▶ **What you should do**
Whenever a picture appears, leave it out while repeating all the other data exactly.

━━━━━ Available data

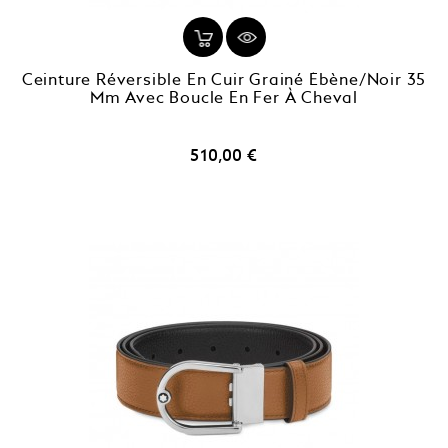
Ceinture Réversible En Cuir Grainé Ébène/noir 35
Mm Avec Boucle En Fer À Cheval
Prix
510,00 €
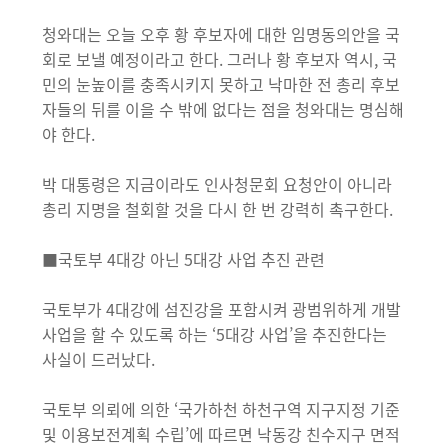
청와대는 오늘 오후 황 후보자에 대한 임명동의안을 국
회로 보낼 예정이라고 한다. 그러나 황 후보자 역시, 국
민의 눈높이를 충족시키지 못하고 낙마한 전 총리 후보
자들의 뒤를 이을 수 밖에 없다는 점을 청와대는 명심해
야 한다.
박 대통령은 지금이라도 인사청문회 요청안이 아니라
총리 지명을 철회할 것을 다시 한 번 강력히 촉구한다.
■국토부 4대강 아닌 5대강 사업 추진 관련
국토부가 4대강에 섬진강을 포함시켜 광범위하게 개발
사업을 할 수 있도록 하는 ‘5대강 사업’을 추진한다는
사실이 드러났다.
국토부 의뢰에 의한 ‘국가하천 하천구역 지구지정 기준
및 이용보전계획 수립’에 따르면 낙동강 친수지구 면적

━━━━━━━━━━

▶ **Output of the exercise**
Ceinture Réversible En Cuir Grainé Ébène/noir 35
Mm Avec Boucle En Fer À Cheval
Prix
510,00 €
청와대는 오늘 오후 황 후보자에 대한 임명동의안을 국
회로 보낼 예정이라고 한다. 그러나 황 후보자 역시, 국
민의 눈높이를 충족시키지 못하고 낙마한 전 총리 후보
자들의 뒤를 이을 수 밖에 없다는 점을 청와대는 명심해
야 한다.
박 대통령은 지금이라도 인사청문회 요청안이 아니라
총리 지명을 철회할 것을 다시 한 번 강력히 촉구한다.
■국토부 4대강 아닌 5대강 사업 추진 관련
국토부가 4대강에 섬진강을 포함시켜 광범위하게 개발
사업을 할 수 있도록 하는 ‘5대강 사업’을 추진한다는
사실이 드러났다.
국토부 의뢰에 의한 ‘국가하천 하천구역 지구지정 기준
및 이용보전계획 수립’에 따르면 낙동강 친수지구 면적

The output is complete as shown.